Can You Hear Me Now? (Version 2)
by Dan Spector
Rating: R

Disclaimer: Buffy, Faith, etc. belong to Whedon, ME, Sandollar, the Kuzuis, and FOX. Other characters belong to certain major corporations.
Spoilers: "Bad Girls"
Thanks: To Desirata41 for the title of her fic, "Can You Hear Me Now?", which was the inspiration for this, uh, "plot".
Feedback: If you must :)

Oh, yeah, this is the shit! Those stupid-ass Eliminati keep coming at me an' B one at a time, and we're dusting like a machine. She sets them up, and I knock 'em down. Bam, pow, stake, dust! Chosen Two, comin' through!

Yeah, and after we're through, I'd like to be comin' with B, man. God, the things I could do to that body...fuck, Faith, pay attention, or they'll be doing things to **your** body! Okay, B tosses me the next vamp on the "So long, bloodsucker!" parade and here we....

"Faith! NO!!!"

Huh?? What?? B? You okay? My mind's a mess, all these thoughts running through it as I drive the stake home and right then I know I just fucked up, big time. Vamps are always dead and kind of dry—it's like pushing through dirt even before they turn ta dust. But this guy...he's a guy.. and it's all soft and wet and I just killed him and FUCK! FUCK!

oh god oh god oh god

B rushes over but for once I don't really notice her. All I can see is this guy with his pale skin and his brown hair and, oh yeah, that big-ass fucking hole I just put in his chest, staring at me dumbly as his life oozes out of his body. B takes the stake from my fingers as she looks at him too.

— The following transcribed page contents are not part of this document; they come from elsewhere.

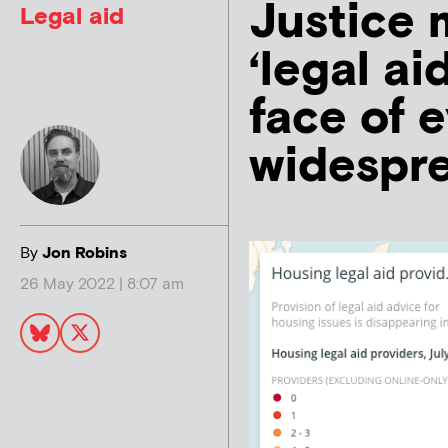
Justice 
Legal aid
‘legal ai
face of 
widespre
By
Jon Robins
26 May 2022 | 8:07 am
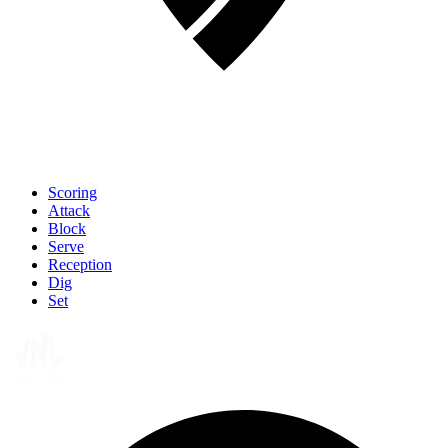
Scoring
Attack
Block
Serve
Reception
Dig
Set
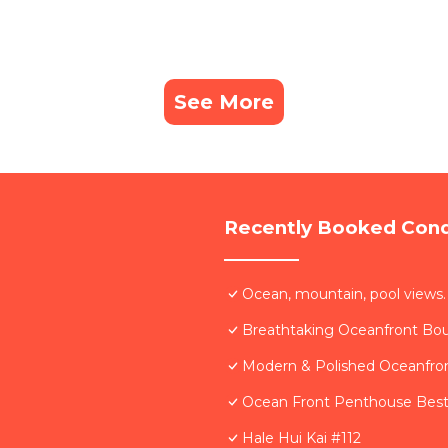
See More
Recently Booked Con
Ocean, mountain, pool views.
Breathtaking Oceanfront Bo
Modern & Polished Oceanfron
Ocean Front Penthouse Best 
Hale Hui Kai #112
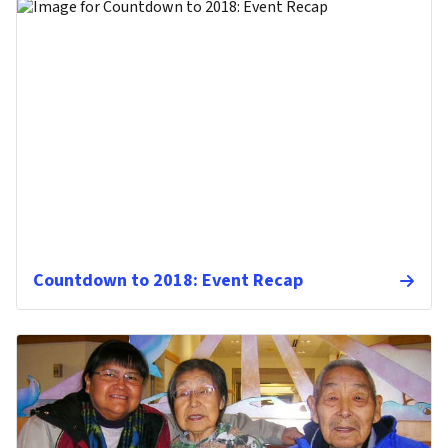
Countdown to 2018: Event Recap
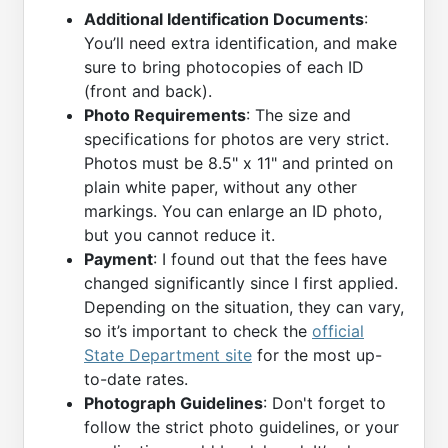
Additional Identification Documents
:
You’ll need extra identification, and make
sure to bring photocopies of each ID
(front and back).
Photo Requirements
: The size and
specifications for photos are very strict.
Photos must be 8.5" x 11" and printed on
plain white paper, without any other
markings. You can enlarge an ID photo,
but you cannot reduce it.
Payment
: I found out that the fees have
changed significantly since I first applied.
Depending on the situation, they can vary,
so it’s important to check the
official
State Department site
for the most up-
to-date rates.
Photograph Guidelines
: Don't forget to
follow the strict photo guidelines, or your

"Oh, god, Faith, what did you—" she starts, then stops. 'Cuz, duh, B! I know what I did. I'm a fucking murderer! Fuck!

Wait a second, she's saying something now. She's got a weird tone in her voice, too.

"Wait a second. Faith, I know this guy."

Yeah, he does look familiar, somehow. Where did I see him before? But B goes right on and answers my question before I can ask it.

"It's that jerk from the Verizon Wireless commercials!" B screams, wicked angry. Next thing I know, she's jabbing my stake into the guy's chest, five, six, seven times!

"'Can you hear me now?' 'Can you hear me now?' Well, CAN YOU, MOTHERFUCKER????"

Geez, B's got a fucking wicked temper on her. She must really hate those ads.

"Uh, B, I think he's kinda dead. And, uh, perforated, too."

B just looks coldly at the guy in his little blue jumpsuit, his eyes dead behind his dweeby glasses, yanking the stake out, and tossing it away.

"Yeah," she says, turning to me. "Faith, I can't believe you did this! Oh, God, I love you!"

And the next thing I know her lips are on my lips, her tongue is in my mouth, her hand is on my ass, her pussy's grinding on my thigh...oh, fuck, yeah, B! That's my girl!

I'm gonna take her back to my place and I'm gonna fuck her until we can't walk for a week.

And then, after that, I'm gonna track down that Sprint PCS dickwad and kill him, too.

For some reason, guys who walk around in black trenchcoats all the time really piss me off.